Hudson moves forward with modest increases for town, school budgets
HUDSON – The Hudson Budget Committee quickly approved both the town and school district budgets during a meeting Wednesday night.
Voters will take on both plans at Town Meeting in March. Both budgets include modest increases.
The school budget, including two contracts that have no pay increases, is up 1.8 percent to $45.8 million.
The town budget is up $28.4 million, an increase of 0.7 percent, and will add 20 cents to the tax rate, according to budget documents.
The much larger school budget came in less than the default budget for the second year in a row.
The state requires districts to propose a backup budget that’s based on the previous year’s plan plus some increases in case the proposed budget fails.
The default budget is about $800,000 higher than the proposed budget. That increase comes mostly from a 5 percent increase in benefits and a 1.8 percent increase in salaries.
Budget Committee and School Board member Amy Sousa said increases in transportation costs and out-of-district special education placements led the board to eliminate or reduce certain positions at Hudson Memorial School and Alvirne High School.
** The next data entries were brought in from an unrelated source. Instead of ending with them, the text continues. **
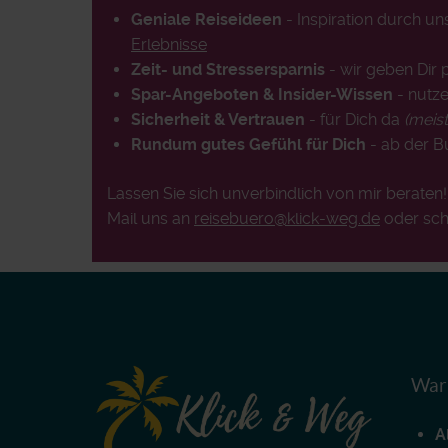
Geniale Reiseideen
- Inspiration durch u
Erlebnisse
Zeit- und Stressersparnis
- wir geben Dir 
Spar-Angeboten & Insider-Wissen
- nutze
Sicherheit & Vertrauen
- für Dich da
(meis
Rundum gutes Gefühl für Dich
- ab der 
Lassen Sie sich unverbindlich von mir beraten
Mail uns an
reisebuero@klick-weg.de
oder sch
Waru
A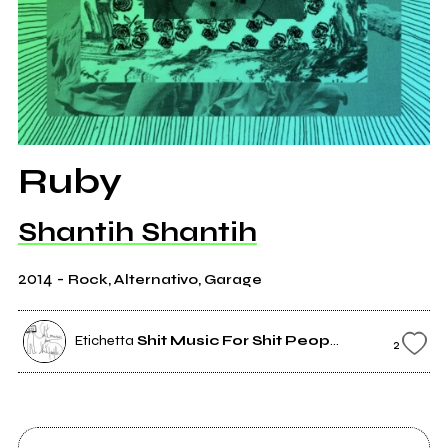
Ruby
Shantih Shantih
2014
-
Rock, Alternativo, Garage
Etichetta
Shit Music For Shit People
2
The Town Meeting warrant will also include two contracts. Both are three-year deals that include no raises for the districts janitors and secretaries, according to budget documents.
The town’s budget is up less than 1 percent, thanks in part to the town’s waste removal contract costing about $100,000 less than the current contract, according to Budget Committee member Ted Luszey.
The largest portions of the budget – the police department and department of public works – will increase by 0.9 percent and 0.4 percent respectively, according to the budget.
The town warrant includes a number of articles that would raise more money, including contracts with police and fire employees and the town’s support staff.
The three-year police and fire contract would raise salaries by about $50,000 in the second year, about $1,500 per employee, and by about $35,000 in the third year.
Budget Committee member Normand Martin voted against recommending the contract.
Other articles include requests to spend $500,000 to pave about 2 miles of town roads, $300,000 for a senior center capital reserve fund and $165,000 to replace an ambulance. About $15.7 million of the town budget would be raised through taxes. That’s because other revenues increased by about $300,000.
That would result in an estimated $5.38 per $1,000 of valuation tax rate. That’s up about 20 cents from the current rate, according to budget documents.
The town will hold its deliberative session at 9 a.m. Saturday, Feb. 4.
Secret ballot voting will take place from 7 a.m.-8 p.m. Tuesday, March 13.